When the first edition of the U.S. individual sanctions came out, the list of affected Russian and Crimean officials was laughable. No one on it had anything to do with the annexation of Crimea, and no one was close enough to Putin to make him think twice. Russian opposition leader Alexei Navalny, who is now under house arrest on trumped-up larceny charges, suggested an alternative list, which included more Russian officials and oligarchs. On March 19, he ran a poll on his LiveJournal blog, which is blocked in Russia by the national telecom regulator but visible from foreign IP addresses, asking who his readers thought should be sanctioned. "Businessmen from Putin's close circle," including the Rotenbergs, Kovalchuk and Timchenko, turned out to be the top choice.
Most of the Putin cronies on the list have known assets in Europe and Caribbean offshore areas.

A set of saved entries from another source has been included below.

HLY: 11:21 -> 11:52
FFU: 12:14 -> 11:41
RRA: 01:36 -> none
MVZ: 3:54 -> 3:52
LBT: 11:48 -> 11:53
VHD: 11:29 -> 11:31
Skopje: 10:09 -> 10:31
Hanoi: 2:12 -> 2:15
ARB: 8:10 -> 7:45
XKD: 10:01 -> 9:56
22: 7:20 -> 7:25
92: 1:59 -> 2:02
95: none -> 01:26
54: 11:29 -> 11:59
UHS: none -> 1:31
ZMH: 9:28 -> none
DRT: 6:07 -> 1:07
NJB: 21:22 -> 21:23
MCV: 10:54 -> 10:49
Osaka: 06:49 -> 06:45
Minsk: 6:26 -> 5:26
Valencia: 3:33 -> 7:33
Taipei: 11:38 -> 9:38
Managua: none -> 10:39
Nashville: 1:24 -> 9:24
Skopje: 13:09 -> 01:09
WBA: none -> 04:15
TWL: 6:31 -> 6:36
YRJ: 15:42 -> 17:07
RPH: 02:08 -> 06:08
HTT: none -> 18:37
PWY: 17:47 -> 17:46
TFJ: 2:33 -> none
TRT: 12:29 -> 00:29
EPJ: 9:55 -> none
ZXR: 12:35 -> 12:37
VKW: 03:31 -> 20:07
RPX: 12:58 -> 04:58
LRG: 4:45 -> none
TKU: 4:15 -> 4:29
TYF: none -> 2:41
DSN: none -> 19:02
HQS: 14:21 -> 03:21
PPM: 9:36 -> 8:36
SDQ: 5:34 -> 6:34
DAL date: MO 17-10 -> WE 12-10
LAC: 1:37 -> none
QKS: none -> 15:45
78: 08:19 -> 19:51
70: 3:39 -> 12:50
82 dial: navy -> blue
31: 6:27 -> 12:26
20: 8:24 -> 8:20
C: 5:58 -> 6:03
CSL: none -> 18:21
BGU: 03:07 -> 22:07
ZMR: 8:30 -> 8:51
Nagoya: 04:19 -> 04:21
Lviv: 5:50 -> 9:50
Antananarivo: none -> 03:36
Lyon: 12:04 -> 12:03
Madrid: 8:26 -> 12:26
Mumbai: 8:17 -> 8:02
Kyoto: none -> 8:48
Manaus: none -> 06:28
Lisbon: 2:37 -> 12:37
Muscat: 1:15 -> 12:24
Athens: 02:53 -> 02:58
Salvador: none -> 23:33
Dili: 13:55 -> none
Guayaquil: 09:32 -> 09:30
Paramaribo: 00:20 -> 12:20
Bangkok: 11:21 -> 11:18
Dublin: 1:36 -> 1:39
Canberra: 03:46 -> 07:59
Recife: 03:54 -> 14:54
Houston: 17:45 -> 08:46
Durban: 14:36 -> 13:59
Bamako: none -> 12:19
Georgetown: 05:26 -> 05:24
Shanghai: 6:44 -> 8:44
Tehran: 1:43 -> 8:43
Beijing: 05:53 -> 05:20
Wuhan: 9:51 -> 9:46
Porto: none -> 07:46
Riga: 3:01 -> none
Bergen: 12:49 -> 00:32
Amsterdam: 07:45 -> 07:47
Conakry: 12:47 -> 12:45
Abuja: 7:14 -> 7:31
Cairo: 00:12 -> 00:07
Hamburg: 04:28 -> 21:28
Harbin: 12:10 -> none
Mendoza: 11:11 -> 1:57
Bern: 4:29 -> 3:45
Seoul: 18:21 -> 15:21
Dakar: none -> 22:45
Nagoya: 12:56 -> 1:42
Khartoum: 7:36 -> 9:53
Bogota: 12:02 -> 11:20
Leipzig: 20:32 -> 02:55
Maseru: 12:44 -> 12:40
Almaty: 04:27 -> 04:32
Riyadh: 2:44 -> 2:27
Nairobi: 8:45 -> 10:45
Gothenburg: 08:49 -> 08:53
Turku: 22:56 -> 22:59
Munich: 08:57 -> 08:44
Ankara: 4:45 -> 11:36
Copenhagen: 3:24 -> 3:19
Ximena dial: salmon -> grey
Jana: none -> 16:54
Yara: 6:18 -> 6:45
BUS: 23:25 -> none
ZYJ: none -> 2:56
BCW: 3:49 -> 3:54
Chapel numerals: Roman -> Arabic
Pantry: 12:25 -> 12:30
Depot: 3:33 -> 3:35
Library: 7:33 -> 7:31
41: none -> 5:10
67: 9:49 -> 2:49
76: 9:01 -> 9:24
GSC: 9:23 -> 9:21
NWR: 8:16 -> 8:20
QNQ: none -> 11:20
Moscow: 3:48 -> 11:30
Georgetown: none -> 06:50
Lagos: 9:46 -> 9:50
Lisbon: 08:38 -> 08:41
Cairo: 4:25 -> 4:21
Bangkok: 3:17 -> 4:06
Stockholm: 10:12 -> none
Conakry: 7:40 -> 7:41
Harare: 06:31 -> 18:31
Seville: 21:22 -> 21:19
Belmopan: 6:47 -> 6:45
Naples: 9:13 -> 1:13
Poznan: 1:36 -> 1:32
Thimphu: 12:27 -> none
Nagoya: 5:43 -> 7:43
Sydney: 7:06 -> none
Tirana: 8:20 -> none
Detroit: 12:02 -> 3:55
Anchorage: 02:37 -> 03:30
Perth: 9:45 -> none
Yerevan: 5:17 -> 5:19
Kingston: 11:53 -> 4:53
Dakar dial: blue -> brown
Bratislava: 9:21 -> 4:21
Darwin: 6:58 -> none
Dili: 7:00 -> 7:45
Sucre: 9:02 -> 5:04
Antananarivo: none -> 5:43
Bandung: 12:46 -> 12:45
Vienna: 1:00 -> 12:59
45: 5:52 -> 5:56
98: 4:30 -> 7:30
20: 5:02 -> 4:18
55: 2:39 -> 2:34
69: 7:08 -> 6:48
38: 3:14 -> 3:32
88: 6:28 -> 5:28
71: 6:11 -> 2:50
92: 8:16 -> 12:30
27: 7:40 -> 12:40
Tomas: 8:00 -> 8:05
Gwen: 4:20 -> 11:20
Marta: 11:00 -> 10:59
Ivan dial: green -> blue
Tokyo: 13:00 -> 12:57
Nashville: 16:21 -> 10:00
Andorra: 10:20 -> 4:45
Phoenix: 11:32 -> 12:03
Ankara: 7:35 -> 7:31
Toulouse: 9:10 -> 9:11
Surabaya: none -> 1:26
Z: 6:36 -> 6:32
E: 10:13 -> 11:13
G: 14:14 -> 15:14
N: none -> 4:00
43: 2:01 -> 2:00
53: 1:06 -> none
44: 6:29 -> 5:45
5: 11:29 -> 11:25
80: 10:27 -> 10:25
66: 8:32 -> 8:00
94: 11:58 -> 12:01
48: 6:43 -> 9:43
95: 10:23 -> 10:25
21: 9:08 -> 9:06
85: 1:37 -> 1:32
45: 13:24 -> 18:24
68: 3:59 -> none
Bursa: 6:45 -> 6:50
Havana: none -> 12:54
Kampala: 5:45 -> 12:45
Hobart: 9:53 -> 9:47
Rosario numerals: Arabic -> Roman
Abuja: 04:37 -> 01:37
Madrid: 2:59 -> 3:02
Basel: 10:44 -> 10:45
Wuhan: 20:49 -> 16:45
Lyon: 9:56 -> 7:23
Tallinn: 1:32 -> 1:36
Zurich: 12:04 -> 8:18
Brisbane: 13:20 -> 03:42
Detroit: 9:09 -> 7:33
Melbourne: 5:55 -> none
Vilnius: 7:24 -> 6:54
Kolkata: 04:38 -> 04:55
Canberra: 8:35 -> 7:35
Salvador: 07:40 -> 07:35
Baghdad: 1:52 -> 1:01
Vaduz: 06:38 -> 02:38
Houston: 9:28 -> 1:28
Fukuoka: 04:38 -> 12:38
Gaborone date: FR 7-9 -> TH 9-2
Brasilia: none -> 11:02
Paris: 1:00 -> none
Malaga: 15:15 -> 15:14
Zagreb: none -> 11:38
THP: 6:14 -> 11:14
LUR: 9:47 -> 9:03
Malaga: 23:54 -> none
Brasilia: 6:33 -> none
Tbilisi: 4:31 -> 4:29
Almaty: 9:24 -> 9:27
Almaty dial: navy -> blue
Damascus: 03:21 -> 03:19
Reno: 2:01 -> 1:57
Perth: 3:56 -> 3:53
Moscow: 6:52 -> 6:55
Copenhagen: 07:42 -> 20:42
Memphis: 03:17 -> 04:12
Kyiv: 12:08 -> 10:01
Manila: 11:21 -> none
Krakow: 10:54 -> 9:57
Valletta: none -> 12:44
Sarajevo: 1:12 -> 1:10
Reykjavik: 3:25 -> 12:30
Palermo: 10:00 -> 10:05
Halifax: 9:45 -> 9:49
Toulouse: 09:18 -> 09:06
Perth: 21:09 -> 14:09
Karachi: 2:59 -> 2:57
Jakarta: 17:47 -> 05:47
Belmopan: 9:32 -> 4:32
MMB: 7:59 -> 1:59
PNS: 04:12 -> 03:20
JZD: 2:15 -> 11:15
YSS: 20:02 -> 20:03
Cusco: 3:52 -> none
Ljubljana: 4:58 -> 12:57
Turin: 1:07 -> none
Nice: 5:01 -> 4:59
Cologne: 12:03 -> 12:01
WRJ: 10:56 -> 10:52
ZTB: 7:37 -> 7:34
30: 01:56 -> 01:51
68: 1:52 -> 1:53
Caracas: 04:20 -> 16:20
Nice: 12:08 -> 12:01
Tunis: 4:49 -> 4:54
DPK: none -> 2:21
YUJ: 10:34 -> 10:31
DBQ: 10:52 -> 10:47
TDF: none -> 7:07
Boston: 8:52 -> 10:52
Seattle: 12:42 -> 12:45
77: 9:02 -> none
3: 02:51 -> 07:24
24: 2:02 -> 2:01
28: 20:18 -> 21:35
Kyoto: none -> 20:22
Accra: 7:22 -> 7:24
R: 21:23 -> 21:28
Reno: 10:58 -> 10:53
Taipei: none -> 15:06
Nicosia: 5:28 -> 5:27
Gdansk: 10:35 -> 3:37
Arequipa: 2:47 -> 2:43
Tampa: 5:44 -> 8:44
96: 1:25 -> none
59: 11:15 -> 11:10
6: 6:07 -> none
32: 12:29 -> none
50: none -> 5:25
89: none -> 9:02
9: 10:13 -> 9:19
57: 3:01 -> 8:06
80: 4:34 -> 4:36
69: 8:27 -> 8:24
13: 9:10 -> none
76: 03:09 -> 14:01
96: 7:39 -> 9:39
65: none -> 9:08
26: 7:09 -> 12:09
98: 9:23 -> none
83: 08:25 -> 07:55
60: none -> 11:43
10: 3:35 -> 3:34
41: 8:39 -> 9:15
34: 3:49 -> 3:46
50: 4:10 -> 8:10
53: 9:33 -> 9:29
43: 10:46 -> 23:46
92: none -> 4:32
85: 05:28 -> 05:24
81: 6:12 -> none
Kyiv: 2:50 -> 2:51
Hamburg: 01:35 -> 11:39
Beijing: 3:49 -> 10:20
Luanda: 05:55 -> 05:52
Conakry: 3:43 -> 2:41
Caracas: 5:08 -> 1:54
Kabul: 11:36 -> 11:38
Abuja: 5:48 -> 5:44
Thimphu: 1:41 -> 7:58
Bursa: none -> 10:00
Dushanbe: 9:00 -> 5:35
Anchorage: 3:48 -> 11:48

They will suffer serious damage only if the European Union puts them on its list of sanctioned individuals -- which is doubtful because of the U.K.'s desire to avoid damage to London banks and the city's reputation as an international financial center. The U.S. sanctions are also designed to cause minimum economic damage: They don't touch Russia's major government-owned companies, such as Gazprom or Rosneft, headed by long-time Putin associate Igor Sechin. Keeping them out of the U.S. would be a heavy blow.
The sanctions' intent is easily readable to Putin. Even if he is not as close to the men on the list as their history and the government contract breakdown suggest, he will know Obama wanted to strike at those who are, to the best of his knowledge, his best friends, possibly even the keepers of his personal fortune.
Putin will retaliate. The Russian Foreign Ministry published a list of U.S. legislators and administration officials who will be denied entry to Russia, including House Speaker John Boehner, Senator John McCain and Deputy National Security Adviser Caroline Atkinson, but that is hardly the end of it. U.S. companies operating in Russia should prepare for the worst: Putin is a vengeful man.
Corrects Putin's age in fourth paragraph.